About this task: Search the records for the word "oder" and report each line that has it.

-------- Dataset extract

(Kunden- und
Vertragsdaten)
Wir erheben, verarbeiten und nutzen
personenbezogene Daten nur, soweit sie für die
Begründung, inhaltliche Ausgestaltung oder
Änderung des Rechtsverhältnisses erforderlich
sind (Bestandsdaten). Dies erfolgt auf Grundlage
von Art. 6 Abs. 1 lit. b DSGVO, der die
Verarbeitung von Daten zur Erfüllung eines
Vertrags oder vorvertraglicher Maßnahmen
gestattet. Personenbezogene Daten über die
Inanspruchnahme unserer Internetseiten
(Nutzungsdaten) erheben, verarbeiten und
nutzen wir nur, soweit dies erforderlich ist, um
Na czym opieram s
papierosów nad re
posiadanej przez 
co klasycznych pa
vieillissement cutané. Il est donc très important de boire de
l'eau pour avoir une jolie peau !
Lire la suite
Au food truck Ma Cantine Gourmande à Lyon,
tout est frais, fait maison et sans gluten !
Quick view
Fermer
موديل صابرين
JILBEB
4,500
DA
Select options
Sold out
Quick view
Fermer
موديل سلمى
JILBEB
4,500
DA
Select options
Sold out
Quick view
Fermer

----------------
-------- Dataset extract

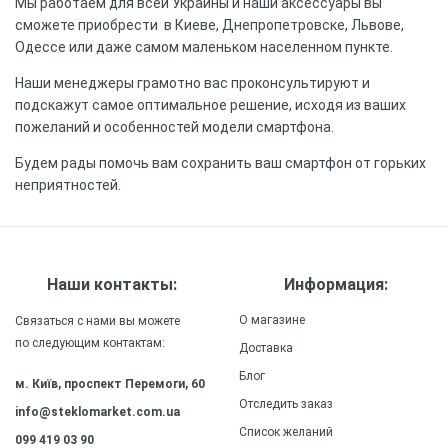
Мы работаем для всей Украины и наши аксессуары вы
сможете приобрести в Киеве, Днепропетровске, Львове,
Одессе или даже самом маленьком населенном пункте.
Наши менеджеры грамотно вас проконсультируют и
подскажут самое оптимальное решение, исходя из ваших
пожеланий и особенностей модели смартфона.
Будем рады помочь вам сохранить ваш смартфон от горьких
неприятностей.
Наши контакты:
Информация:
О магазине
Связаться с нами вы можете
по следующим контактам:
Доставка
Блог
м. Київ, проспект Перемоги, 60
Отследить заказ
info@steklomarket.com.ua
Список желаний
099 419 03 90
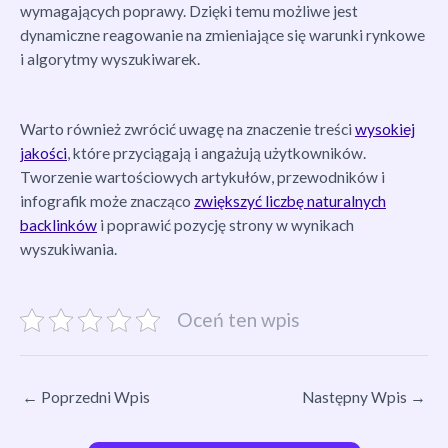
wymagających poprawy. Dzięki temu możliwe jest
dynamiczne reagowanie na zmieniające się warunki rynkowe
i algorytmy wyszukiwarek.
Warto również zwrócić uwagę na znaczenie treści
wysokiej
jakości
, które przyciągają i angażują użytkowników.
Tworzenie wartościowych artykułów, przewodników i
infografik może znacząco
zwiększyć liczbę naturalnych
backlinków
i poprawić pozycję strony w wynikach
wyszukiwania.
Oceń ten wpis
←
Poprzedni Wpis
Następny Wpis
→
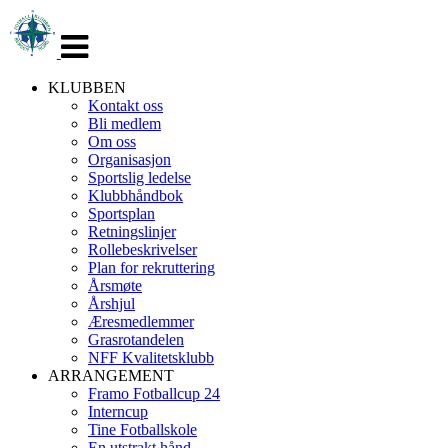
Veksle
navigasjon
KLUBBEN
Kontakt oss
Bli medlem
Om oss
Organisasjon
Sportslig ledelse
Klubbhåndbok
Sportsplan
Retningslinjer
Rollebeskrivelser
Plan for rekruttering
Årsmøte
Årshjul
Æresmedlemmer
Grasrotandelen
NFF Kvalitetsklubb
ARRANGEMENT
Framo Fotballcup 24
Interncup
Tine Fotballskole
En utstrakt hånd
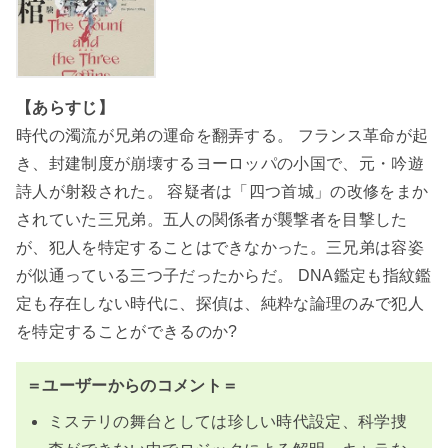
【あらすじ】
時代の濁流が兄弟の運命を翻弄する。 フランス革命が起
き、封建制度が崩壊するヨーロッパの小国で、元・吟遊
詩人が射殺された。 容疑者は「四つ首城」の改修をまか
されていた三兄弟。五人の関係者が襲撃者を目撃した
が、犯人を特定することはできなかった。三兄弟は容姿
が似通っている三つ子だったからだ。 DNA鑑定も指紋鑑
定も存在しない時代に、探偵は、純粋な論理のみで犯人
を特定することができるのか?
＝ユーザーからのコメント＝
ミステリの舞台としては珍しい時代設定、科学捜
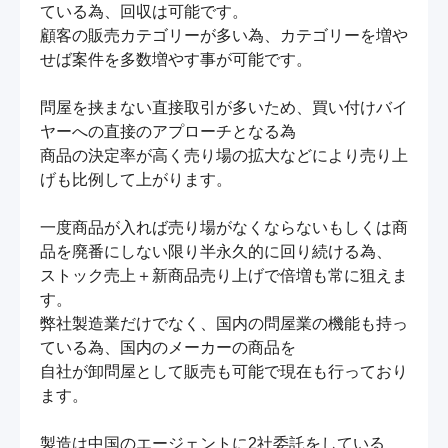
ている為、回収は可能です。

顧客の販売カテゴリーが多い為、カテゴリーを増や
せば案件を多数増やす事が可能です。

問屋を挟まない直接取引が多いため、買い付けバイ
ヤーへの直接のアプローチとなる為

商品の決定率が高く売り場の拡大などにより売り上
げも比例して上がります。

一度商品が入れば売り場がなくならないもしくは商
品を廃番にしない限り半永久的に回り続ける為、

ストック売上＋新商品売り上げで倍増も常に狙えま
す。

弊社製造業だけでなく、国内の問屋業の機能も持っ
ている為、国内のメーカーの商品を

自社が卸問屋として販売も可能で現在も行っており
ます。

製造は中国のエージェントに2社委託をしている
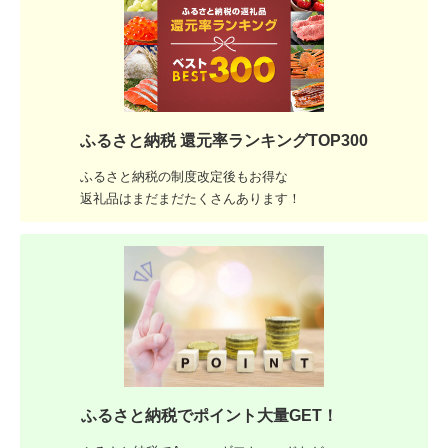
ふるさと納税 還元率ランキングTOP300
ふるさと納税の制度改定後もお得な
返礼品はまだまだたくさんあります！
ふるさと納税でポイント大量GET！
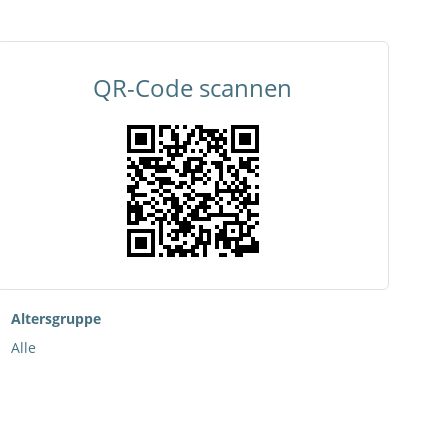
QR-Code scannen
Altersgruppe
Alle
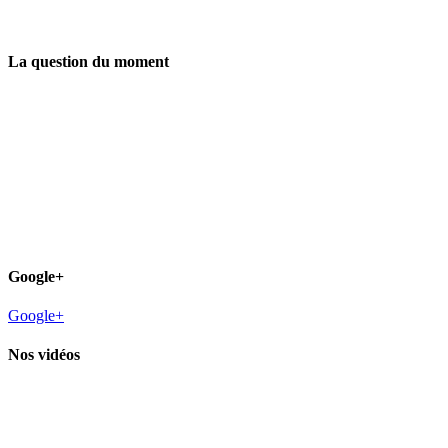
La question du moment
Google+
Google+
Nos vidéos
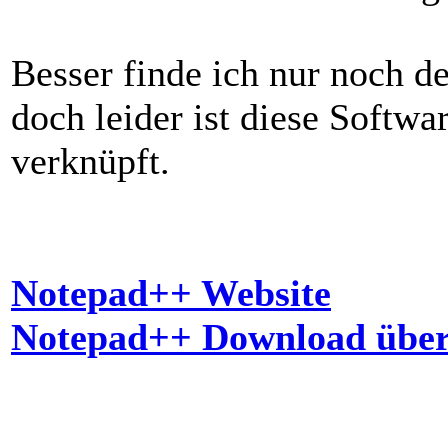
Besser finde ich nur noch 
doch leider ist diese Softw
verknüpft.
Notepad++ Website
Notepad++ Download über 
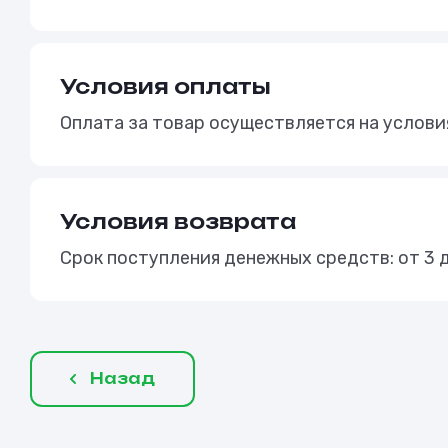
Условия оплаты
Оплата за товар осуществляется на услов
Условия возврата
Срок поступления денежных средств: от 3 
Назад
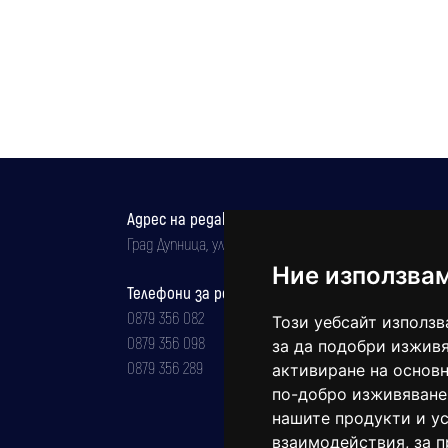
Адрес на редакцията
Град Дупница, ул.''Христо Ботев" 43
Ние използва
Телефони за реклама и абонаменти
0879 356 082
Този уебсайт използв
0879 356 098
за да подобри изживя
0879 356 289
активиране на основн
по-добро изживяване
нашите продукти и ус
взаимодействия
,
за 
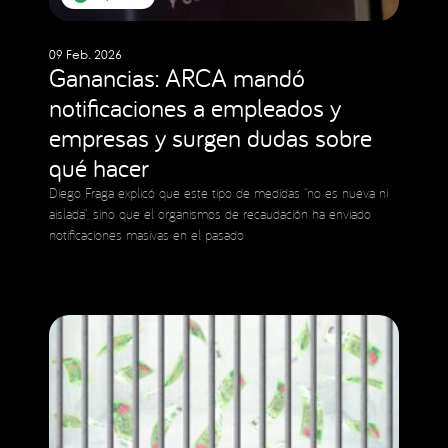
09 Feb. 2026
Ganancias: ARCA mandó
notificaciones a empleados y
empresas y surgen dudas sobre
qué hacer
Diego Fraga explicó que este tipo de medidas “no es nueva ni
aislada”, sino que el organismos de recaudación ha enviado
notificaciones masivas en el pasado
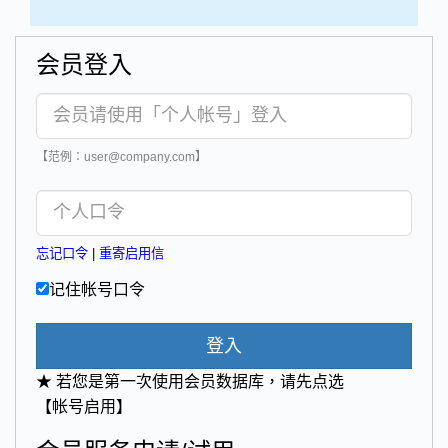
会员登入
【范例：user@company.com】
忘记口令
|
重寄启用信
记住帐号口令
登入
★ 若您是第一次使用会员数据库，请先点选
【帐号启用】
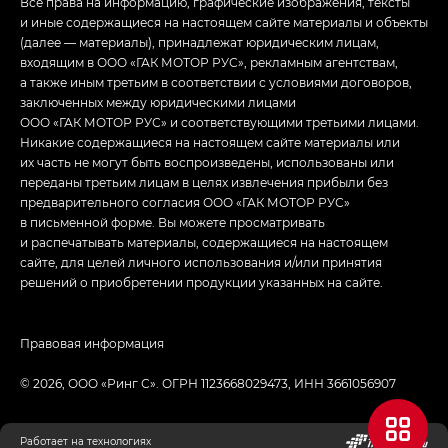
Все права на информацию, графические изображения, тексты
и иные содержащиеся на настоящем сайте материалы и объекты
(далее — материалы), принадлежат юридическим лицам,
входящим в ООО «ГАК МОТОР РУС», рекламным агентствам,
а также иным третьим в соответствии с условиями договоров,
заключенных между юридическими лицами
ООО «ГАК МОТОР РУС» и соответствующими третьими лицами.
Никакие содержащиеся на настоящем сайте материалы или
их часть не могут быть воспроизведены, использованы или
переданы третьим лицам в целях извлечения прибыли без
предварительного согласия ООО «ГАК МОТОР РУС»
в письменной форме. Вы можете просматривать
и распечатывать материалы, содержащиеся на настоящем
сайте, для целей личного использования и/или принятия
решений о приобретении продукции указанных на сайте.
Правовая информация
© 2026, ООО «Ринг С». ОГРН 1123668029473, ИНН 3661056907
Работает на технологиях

----------------
-------- Dataset extract

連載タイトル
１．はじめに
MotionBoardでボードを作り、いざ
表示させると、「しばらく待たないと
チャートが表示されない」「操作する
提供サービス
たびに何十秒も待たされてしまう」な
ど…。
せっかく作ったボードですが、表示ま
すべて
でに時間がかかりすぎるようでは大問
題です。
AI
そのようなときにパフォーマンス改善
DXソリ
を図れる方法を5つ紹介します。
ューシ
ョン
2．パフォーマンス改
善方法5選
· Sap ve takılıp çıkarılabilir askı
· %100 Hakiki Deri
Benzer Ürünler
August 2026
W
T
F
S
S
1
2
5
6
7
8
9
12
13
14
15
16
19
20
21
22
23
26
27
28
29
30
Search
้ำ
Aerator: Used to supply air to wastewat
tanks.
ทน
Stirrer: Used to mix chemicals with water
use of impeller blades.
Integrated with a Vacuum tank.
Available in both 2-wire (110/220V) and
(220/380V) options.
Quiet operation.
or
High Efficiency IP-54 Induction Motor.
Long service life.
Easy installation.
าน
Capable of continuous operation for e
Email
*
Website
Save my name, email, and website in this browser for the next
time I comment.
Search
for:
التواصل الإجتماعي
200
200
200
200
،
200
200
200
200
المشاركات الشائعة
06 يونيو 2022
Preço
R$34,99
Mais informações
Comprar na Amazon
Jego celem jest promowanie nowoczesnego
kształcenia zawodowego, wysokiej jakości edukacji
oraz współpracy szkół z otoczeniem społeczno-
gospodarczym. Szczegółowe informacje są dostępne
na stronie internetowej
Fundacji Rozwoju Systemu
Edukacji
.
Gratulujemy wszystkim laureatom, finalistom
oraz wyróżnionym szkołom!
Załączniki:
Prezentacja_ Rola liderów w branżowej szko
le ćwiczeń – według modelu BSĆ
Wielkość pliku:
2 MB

----------------

Answer for the task:
Begründung, inhaltliche Ausgestaltung oder
Vertrags oder vorvertraglicher Maßnahmen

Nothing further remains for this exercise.